I was pleased to read about a new legal trend in last week's Wall Street Journal: more and more states are realizing that sending non-violent drug offenders into treatment has "proven to be less expensive and more effective" than sending them to prison.
As we've discussed, our nation has not yet realized the full potential of community-based alternatives to incarceration. Today, it seems we are finally experiencing a change in the political wind; from Kentucky to Colorado, many states are reducing penalties for minor drug offenses and are increasing spending on drug testing and substance abuse treatment that addresses the root causes of addiction problems -- as opposed to merely "shoveling up" the wreckage that these problems can cause.
Now the only thing standing in these states' way is a lack of support. Community-based alternatives will only work if there is enough funding to provide offenders with a proper balance between treatment and supervision. Otherwise, these alternative programs just won't be good enough. In states like Illinois, which is about to cut all state funding for drug and alcohol treatment and prevention programs, this deficiency will not only affect those struggling with addiction -- it will be detrimental to their families and communities as well.
Unfortunately, there are still individuals who wrongly insist that alternatives to incarceration will increase crime by "letting too many people out of prison." This is extremely implausible given the fact that treatment programs significantly reduce recidivism rates. Besides, I'm not suggesting that we free murderers and gangsters. I'm saying that sending a non-violent individual to prison for drug possession accomplishes the exact opposite of our goal: it turns that individual into a criminal.

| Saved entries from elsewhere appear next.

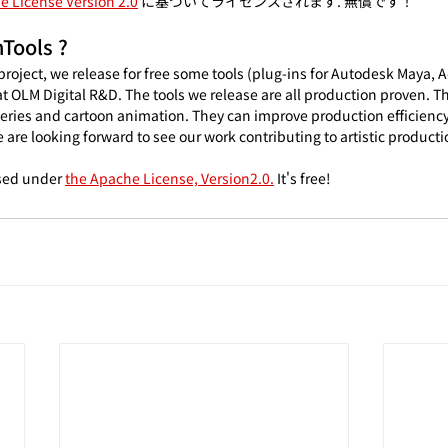
e License Version 2.0
 に基づいてライセンスされます. 無償です！
Tools ?
oject, we release for free some tools (plug-ins for Autodesk Maya, A
t OLM Digital R&D. The tools we release are all production proven. T
 series and cartoon animation. They can improve production efficien
are looking forward to see our work contributing to artistic productio
sed under 
the Apache License, Version2.0.
 It's free!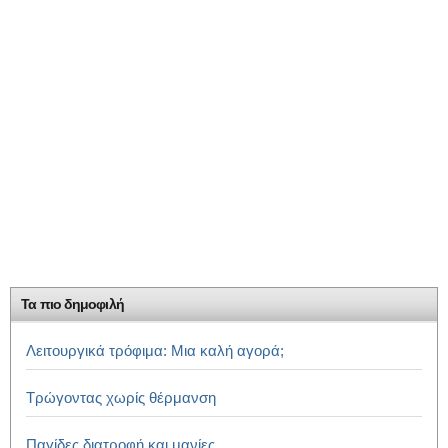
Τα πιο δημοφιλή
Λειτουργικά τρόφιμα: Μια καλή αγορά;
Τρώγοντας χωρίς θέρμανση
Παγίδες διατροφή και μανίες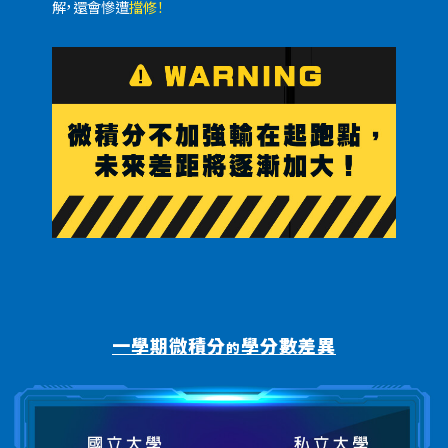
解，還會慘遭
擋修！
一學期微積分
學分數差異
的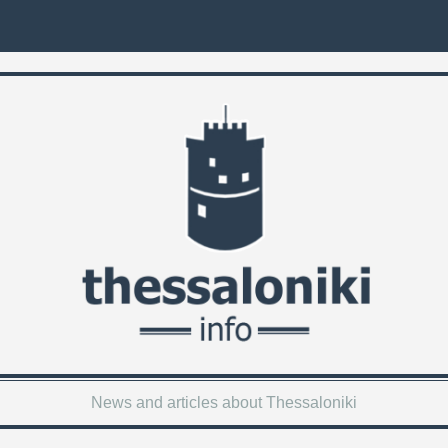
News and articles about Thessaloniki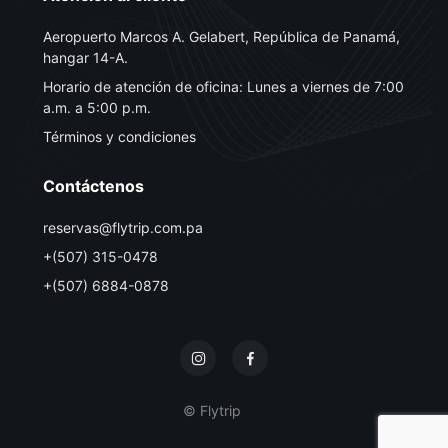
Aeropuerto Marcos A. Gelabert, República de Panamá,
hangar 14-A.
Horario de atención de oficina: Lunes a viernes de 7:00
a.m. a 5:00 p.m.
Términos y condiciones
Contáctenos
reservas@flytrip.com.pa
+(507) 315-0478
+(507) 6884-0878
© Flytrip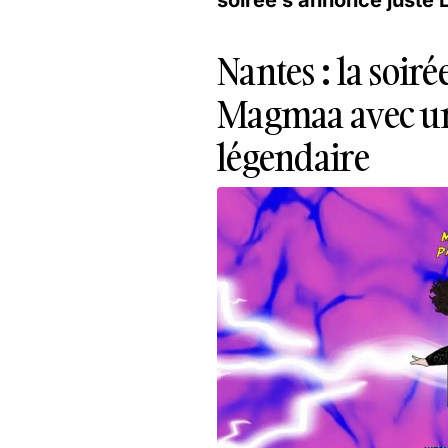
Nantes : la soir
Magmaa avec un
légendaire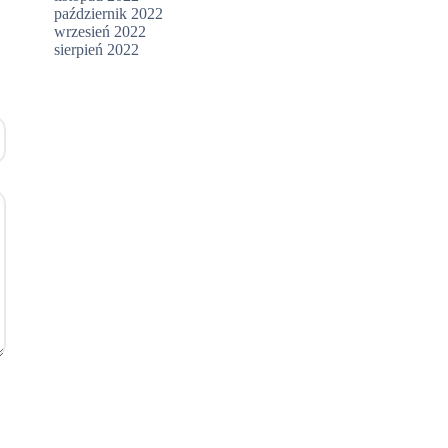
październik 2022
wrzesień 2022
sierpień 2022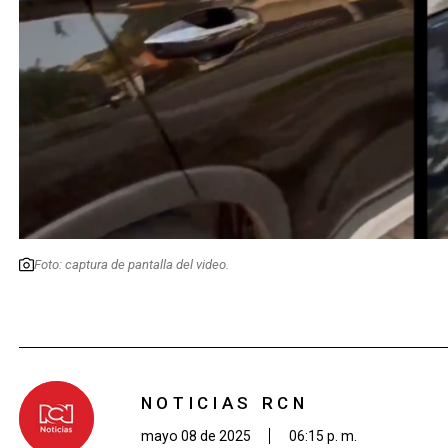
Foto: captura de pantalla del video.
NOTICIAS RCN
mayo 08 de 2025
06:15 p. m.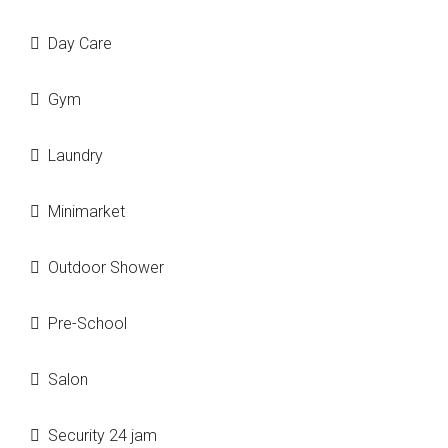
Day Care
Gym
Laundry
Minimarket
Outdoor Shower
Pre-School
Salon
Security 24 jam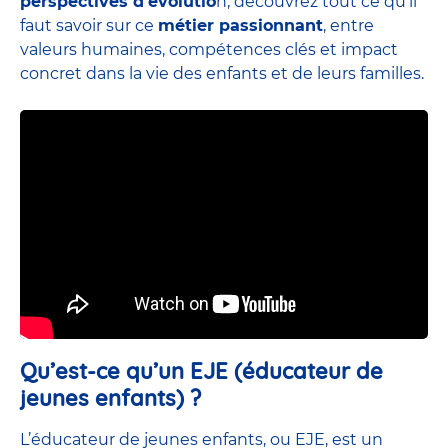
perspectives d’évolutio
n, découvrez tout ce qu’il
faut savoir sur ce
métier passionnant
, entre
valeurs humaines, compétences clés et impact
concret dans la vie des enfants et de leurs familles.
Qu’est-ce qu’un EJE (éducateur de
jeunes enfants) ?
L’éducateur de jeunes enfants, ou EJE, est un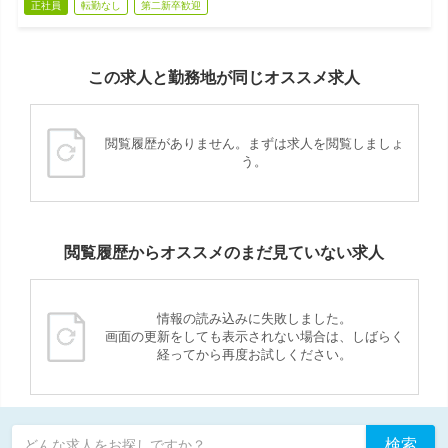
正社員
転勤なし
第二新卒歓迎
この求人と勤務地が同じオススメ求人
閲覧履歴がありません。まずは求人を閲覧しましょ
う。
閲覧履歴からオススメのまだ見ていない求人
情報の読み込みに失敗しました。
画面の更新をしても表示されない場合は、しばらく
経ってから再度お試しください。
検索
どんな求人をお探しですか？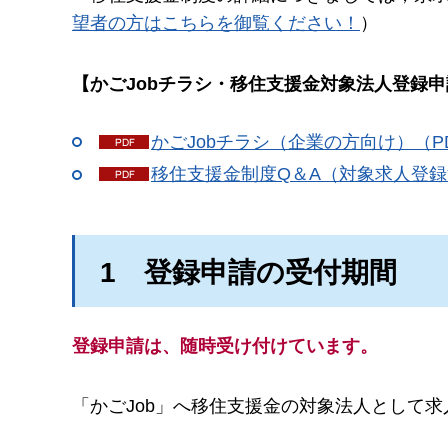
望者の方はこちらを御覧ください！
）
【かごJobチラシ・移住支援金対象法人登録申
かごJobチラシ（企業の方向け）（PDF
移住支援金制度Q＆A（対象求人登録法
1
登
録申請の受付期間
登録申請は、随時受け付けています。
「かごJob」へ移住支援金の対象法人として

Treatment programs provide what jail time cannot. Yes, we teach our clients discipline, but we also teach them life skills. We help them address their issues, we engage them in volunteerism, and we show them how satisfying it is to give back to the community.
This isn't indoctrination; it's long-lasting behavioral change that every non-violent drug offender deserves. These individuals are your friends, your colleagues, and your children -- we must not incarcerate them without first trying a community-based treatment alternative.